Yue Meng, Wang Yue, Kang Zhen Hua, Wang Xu, Wang Lei
Department of Colorectal and Anal Surgery, the First Hospital of Jilin University, Changchun 130012, Jilin, People's Republic of China.
J BUON. 2019 Sep-Oct;24(5):1852-1860.
This study was designed to compare the survival and surgical outcomes of laparoscopic colectomy (LC) in elderly and non-elderly patients with transverse colon cancer (TCC).
From January 2011 to January 2018, 44 elderly (aged ≥70 years) and 72 non-elderly (aged <70 years) patients with TCC underwent LC at our institution. The survival and surgical outcomes of the two groups were compared retrospectively.
Preoperatively, the Charlson Comorbidity Index (CCI) and American Society of Anesthesiologists score were higher in the elderly group than in the non-elderly group. There were no significant differences between the groups in operating time, intraoperative blood loss, conversion rate, pathologic data, 30-day postoperative mortality rate, incidence of 30-day postoperative complications, incidence of major complications, or compliance with adjuvant chemotherapy. During the follow-up period, differences in recurrence rate, 5-year overall survival (OS) rate, and 5-year disease-free survival (DFS) rate between the groups were not significant.

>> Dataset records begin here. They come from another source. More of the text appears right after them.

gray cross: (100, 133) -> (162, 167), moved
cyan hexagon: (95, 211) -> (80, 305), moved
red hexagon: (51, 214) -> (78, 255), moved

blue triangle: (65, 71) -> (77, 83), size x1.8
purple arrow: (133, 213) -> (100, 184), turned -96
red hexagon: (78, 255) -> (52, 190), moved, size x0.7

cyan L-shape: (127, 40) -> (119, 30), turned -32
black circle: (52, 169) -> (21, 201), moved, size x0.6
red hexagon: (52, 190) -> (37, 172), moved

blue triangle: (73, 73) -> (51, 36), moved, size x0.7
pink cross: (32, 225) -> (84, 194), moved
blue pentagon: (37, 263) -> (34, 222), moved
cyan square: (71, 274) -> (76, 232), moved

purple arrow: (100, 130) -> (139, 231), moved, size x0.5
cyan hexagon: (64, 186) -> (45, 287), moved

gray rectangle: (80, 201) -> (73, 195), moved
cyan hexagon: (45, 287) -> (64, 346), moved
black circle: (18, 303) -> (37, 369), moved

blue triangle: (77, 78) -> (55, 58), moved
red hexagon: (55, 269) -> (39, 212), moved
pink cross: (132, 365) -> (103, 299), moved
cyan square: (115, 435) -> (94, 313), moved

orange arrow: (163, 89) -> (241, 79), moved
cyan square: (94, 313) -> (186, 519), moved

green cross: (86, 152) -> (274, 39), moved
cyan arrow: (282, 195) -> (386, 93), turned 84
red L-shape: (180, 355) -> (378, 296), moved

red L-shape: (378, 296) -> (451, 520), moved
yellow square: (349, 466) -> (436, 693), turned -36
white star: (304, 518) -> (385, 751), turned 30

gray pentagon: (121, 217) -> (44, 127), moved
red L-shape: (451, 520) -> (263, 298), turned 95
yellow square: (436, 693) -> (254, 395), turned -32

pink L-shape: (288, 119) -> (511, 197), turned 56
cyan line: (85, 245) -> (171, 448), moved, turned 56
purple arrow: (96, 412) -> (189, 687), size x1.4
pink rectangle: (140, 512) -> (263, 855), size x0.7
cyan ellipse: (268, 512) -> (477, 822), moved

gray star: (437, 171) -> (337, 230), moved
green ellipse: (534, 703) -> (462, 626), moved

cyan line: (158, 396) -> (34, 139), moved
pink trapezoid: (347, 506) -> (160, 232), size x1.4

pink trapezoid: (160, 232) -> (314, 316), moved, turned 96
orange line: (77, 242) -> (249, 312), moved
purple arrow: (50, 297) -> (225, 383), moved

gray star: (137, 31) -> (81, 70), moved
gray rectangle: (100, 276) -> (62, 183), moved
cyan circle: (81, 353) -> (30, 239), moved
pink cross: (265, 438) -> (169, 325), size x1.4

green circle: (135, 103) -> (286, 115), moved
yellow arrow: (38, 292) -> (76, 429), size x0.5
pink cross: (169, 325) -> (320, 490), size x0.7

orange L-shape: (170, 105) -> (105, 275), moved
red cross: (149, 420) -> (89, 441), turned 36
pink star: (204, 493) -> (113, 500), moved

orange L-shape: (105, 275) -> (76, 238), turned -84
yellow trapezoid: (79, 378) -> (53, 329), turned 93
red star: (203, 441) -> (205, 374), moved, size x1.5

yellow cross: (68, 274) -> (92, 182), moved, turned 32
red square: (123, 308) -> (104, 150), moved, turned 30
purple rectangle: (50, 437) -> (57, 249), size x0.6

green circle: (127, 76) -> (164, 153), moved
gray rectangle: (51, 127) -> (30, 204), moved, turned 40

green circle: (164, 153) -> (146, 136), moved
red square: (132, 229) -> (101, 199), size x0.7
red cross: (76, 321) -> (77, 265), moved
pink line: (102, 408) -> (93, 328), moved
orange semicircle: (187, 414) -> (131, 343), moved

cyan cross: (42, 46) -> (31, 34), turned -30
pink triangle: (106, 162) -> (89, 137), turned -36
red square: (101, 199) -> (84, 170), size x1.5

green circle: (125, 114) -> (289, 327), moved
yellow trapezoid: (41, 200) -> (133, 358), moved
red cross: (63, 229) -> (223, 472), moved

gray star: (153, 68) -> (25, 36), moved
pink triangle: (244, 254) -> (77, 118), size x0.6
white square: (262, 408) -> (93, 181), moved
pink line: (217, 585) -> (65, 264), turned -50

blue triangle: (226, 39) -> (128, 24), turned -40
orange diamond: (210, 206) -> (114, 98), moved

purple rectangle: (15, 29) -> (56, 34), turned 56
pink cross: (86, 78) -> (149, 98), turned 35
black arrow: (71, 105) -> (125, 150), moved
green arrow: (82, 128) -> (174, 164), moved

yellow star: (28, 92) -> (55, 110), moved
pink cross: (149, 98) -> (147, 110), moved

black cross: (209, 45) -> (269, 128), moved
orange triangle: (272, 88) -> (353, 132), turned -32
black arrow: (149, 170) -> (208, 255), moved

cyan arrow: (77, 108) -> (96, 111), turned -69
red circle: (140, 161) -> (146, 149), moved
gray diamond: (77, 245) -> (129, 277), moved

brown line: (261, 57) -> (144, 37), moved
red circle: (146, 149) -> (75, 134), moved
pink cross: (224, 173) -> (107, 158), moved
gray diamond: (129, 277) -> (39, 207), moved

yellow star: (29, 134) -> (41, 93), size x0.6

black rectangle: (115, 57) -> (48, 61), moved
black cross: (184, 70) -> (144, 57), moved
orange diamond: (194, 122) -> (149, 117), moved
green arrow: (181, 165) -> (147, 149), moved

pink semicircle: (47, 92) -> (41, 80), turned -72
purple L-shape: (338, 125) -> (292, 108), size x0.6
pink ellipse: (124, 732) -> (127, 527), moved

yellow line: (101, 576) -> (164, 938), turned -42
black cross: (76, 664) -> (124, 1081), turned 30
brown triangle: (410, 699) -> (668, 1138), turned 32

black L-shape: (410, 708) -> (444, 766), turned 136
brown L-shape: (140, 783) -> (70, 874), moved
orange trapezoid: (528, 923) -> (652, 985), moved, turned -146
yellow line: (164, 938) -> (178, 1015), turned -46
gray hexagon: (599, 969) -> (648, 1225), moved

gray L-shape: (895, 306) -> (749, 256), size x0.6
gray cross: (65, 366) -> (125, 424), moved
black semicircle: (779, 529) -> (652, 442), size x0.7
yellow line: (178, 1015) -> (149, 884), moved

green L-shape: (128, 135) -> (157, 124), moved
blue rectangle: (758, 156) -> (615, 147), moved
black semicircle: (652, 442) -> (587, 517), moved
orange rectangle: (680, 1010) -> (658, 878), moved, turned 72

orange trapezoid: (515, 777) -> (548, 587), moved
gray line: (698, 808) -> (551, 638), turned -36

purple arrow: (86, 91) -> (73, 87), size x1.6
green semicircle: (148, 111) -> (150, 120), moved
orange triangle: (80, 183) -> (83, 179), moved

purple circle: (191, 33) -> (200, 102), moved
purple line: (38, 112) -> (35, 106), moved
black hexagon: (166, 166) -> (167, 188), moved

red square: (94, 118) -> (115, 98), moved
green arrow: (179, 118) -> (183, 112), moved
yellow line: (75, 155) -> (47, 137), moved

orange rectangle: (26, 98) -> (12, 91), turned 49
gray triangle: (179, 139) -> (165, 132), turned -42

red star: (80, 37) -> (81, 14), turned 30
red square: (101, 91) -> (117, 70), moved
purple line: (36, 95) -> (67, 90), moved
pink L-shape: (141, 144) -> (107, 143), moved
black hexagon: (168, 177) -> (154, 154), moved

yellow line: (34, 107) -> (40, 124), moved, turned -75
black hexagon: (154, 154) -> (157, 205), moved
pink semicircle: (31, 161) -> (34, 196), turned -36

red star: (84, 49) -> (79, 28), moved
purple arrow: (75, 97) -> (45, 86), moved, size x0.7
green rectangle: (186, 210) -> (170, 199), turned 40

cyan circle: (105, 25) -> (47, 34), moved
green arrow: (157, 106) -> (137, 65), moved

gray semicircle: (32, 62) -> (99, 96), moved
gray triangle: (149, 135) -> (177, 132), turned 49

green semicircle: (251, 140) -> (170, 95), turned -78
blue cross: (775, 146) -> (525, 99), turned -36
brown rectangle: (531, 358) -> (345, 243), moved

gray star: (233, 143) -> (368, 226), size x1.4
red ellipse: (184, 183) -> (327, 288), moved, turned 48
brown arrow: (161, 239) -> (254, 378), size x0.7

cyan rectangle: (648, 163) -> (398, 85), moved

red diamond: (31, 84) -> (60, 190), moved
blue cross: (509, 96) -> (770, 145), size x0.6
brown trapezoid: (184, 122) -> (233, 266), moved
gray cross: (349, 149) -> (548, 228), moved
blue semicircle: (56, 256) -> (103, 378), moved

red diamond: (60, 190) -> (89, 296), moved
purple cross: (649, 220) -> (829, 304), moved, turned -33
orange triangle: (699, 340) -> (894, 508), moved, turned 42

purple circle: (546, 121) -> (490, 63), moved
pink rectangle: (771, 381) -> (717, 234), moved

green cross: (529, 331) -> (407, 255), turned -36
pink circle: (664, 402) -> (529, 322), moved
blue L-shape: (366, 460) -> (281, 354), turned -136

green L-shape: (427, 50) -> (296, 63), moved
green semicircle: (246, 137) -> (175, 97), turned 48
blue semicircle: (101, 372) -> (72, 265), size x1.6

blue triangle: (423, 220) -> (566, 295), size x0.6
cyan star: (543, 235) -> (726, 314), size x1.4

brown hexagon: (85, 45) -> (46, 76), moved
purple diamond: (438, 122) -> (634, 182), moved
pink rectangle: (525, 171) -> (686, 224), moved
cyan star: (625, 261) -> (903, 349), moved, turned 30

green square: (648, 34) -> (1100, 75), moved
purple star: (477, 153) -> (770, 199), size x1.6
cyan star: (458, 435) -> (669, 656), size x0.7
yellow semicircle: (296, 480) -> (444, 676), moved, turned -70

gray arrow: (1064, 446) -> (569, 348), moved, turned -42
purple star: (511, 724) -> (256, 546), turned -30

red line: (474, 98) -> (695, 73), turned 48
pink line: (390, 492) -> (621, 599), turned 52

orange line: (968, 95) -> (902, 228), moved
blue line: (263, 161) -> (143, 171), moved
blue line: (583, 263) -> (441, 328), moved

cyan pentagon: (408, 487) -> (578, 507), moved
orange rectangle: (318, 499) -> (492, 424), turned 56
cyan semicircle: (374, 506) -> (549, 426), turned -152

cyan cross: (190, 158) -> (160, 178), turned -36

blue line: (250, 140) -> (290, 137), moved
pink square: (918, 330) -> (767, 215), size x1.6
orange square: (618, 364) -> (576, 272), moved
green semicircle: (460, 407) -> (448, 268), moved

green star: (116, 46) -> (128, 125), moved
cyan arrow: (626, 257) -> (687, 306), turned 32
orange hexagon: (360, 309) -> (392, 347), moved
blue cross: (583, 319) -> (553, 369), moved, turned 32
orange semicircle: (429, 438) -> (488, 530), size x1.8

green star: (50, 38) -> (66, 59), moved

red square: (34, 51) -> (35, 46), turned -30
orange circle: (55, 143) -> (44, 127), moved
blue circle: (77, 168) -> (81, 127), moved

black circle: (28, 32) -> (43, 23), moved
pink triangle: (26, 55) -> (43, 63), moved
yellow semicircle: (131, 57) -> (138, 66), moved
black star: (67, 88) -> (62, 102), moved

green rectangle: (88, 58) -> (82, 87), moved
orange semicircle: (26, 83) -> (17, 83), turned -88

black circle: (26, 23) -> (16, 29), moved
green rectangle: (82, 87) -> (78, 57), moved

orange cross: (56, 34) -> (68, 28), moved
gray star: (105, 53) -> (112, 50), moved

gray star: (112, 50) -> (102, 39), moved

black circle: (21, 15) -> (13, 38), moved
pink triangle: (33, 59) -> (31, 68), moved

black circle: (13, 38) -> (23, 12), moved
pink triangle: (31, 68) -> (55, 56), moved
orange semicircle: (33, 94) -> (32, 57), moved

Although elderly patients with TCC have higher surgical risk than non-elderly patients, performing LC in elderly patients is safe and effective. The survival and surgical outcomes in elderly patients were similar to those in non-elderly patients.
本研究旨在比较老年和非老年横结肠癌(TCC)患者行腹腔镜结肠切除术(LC)后的生存率和手术效果。
2011年1月至2018年1月,我院对44例老年(年龄≥70岁)和72例非老年(年龄<70岁)TCC患者实施了LC。对两组患者的生存率和手术效果进行回顾性比较。
术前,老年组的查尔森合并症指数(CCI)和美国麻醉医师协会评分高于非老年组。两组在手术时间、术中出血量、中转率、病理数据、术后30天死亡率、术后30天并发症发生率、主要并发症发生率或辅助化疗依从性方面无显著差异。在随访期间,两组之间的复发率、5年总生存率(OS)和5年无病生存率(DFS)差异不显著。
虽然老年TCC患者的手术风险高于非老年患者,但对老年患者实施LC是安全有效的。老年患者的生存和手术效果与非老年患者相似。